Now, of course the math in the diagram above is not meant to be precise! I do not mean to suggest that you or I contribute exactly 25% of the crap in the crap circle or that “Metaphysical Crap” is only 50% or anything like that. Far from it! There is obviously a lot of crap overlap and some crap might resist easy categorization. The diagram is simply meant to acknowledge the variety and complexity of the crap in our world.

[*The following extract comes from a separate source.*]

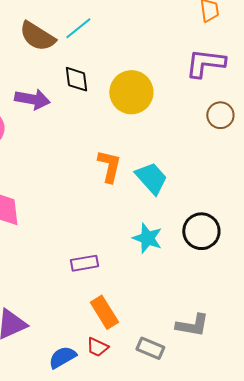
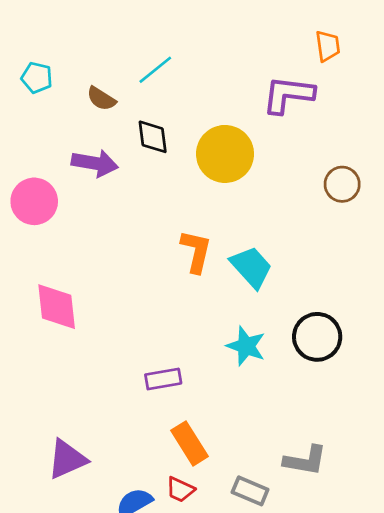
brown semicircle: (37, 36) -> (101, 99), moved, size x0.6
purple L-shape: (205, 63) -> (288, 95), moved

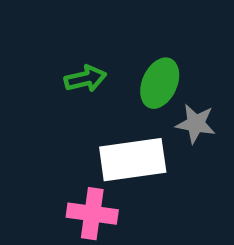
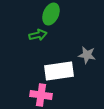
green ellipse: (160, 83) -> (51, 14), moved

And the good news—the really, really good news of the gospel!—is that Jesus takes care of all of the crap in “The Crap Circle!” Not just the crap I’m responsible for. Not just the crap that is done to me. Not just the really big crap. All of it. I am not simply a forensic entity that needs to be declared “not guilty,” nor am I simply a victim who needs to be healed and restored, nor am I simply an incidental, insignificant part of a cosmos evolving toward wholeness. Jesus is God Incarnate, coming to judge and forgive and heal and restore and be victimized by and, ultimately, paradoxically, to defeat all of the crap in the circle.
A lot more could be said, but I’ve gone on long enough. It has been gratifying to hear a few “a-ha’s” on the occasions when I have used “The Crap Circle” to describe the work of Christ to people. I think it is liberating for people to hear that they are more than just guilty sinners. I think it it is attractive for them (and vitally necessary!) to see the cross presented in terms that go beyond individual acquittal. It is compelling for them to see the cross (and the earthly life, resurrection, glorification, and reign) of Christ in the context of the bigger picture of God reconciling all things to himself and leading his world to a crap-free future.
This is a good God. This is good news.